From Bugzilla Helper: User-Agent: Mozilla/5.0 (Macintosh; U; PPC Mac OS X Mach-O; de-DE; rv:1.7.6) Gecko/20050321 Firefox/1.0.2 Description of problem: Our email server application uses a file-based storage approach and utilizes file locking heavily; one of our larger customers is just deciding on the storage architecture for their upcoming Scalix project. One option is a NetAPP NAS device. when using the app on NFSv3 storage, we have large-scale performance degradations with RHEL4 as the app server, e.g. application startup time goes up from 5 to 30 seconds on NFS as compared to local storage. The problem was isolated down to two processes accessing the same file and trying to lock using a system call similar to the one giving the following strace output: fcntl64(3, F_SETLKW, {type=F_WRLCK, whence=SEEK_SET, start=0, len=0}) When the first process, which is holding the lock, terminates and thereby releases it, the second process will hang anywhere between 5 and 45 seconds before seeing the release, then acquiring the lock and continuing. Using the "nolock" mount option on NFSv3 makes the situation even worse, as then there is no locking at all and the two processes access the file at the same time, resulting in data corruption. Kernel 2.6.10 resolves the problem as it introduces a number of fixes around NFS locking. This is described in http://www.linux-nfs.org/Linux-2.6.x/2.6.10-rc1/linux-2.6.9-17-fix_nfs_nolock.dif The patch was modified again in Kernel 2.6.11. The fix is currently not available in RHEL4 stable and beta kernels. We re-tested our application on Fedora Core 4 (based on 2.6.11) and the problem seems to disappear completely, i.e. without nolock the lock release is detected by the second process without any delay; with nolock, the kernel code still provides for local logging (on NFS client only as opposed to NFS server). The latter is what we want because only one client will be accessing the NAS device at a time and local logging will provide for better performance. So... ;-) it would be good to include this fix in a RHEL4 kernel update somehow. Version-Release number of selected component (if applicable): kernel-2.6.9-11 How reproducible: Always Steps to Reproduce: see description. Actual Results: see description. Expected Results: see description. Additional info:
In addition, while doing the testing on FC4, we're experiencing a throughput of 15-16MB/s. to the NetApp box as opposed to 5-6MB/s on RHEL4, all other parameters unchanged.
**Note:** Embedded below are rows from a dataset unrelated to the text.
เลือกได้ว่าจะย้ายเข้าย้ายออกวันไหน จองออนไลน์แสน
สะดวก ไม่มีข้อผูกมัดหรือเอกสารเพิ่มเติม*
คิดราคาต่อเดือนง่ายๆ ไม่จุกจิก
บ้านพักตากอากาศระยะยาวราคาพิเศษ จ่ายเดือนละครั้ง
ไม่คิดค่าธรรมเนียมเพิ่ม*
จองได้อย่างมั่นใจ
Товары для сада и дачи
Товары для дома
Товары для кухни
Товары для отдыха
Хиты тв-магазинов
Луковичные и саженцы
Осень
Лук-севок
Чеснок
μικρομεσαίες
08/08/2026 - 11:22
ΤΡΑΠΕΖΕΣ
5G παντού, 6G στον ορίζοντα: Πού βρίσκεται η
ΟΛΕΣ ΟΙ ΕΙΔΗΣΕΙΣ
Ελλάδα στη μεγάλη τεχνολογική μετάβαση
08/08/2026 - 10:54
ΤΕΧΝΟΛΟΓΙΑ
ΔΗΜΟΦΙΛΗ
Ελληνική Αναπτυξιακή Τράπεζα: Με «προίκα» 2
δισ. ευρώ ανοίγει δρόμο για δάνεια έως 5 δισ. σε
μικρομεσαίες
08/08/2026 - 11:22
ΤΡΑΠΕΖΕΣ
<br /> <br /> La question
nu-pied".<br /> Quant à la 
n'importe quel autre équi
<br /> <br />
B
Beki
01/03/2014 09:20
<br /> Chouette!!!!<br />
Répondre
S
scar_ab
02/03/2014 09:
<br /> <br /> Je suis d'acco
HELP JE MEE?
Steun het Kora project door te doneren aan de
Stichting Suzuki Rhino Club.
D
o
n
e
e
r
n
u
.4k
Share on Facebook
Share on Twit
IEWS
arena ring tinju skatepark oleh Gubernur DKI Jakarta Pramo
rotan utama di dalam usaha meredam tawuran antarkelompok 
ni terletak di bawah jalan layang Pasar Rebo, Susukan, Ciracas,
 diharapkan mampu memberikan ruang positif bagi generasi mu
On testing with FC4 and Kernel 2.6.11-1 there, we still saw lock-related lockups of processes under load. We weren't able to gather exact data, but working assumption is that the NFS locking code in 2.6.11 is not fully stable either.
A preliminary test suggests that this is a regression from RHEL3. The "nolock" option seems to do what Florian requires -- it simply causes a fall-back to local-locking instead of NFS locking. Although the man page sort-of implies that "nolock" completely disables locking this would appear to be a completely useless option: it converts a slow locking mechanism for an exclusively mounted NFS directory (as from an NAS) into a something that is unusable! I've used "nolock" with RHEL3 to greatly speed up applications that do a lot of file locking -- and, of course, made sure that no one else is using NFS exported file system. There's still time to get this in RHEL4 U2 isn't there? It's quite important for people who want to use NetApp servers and the like.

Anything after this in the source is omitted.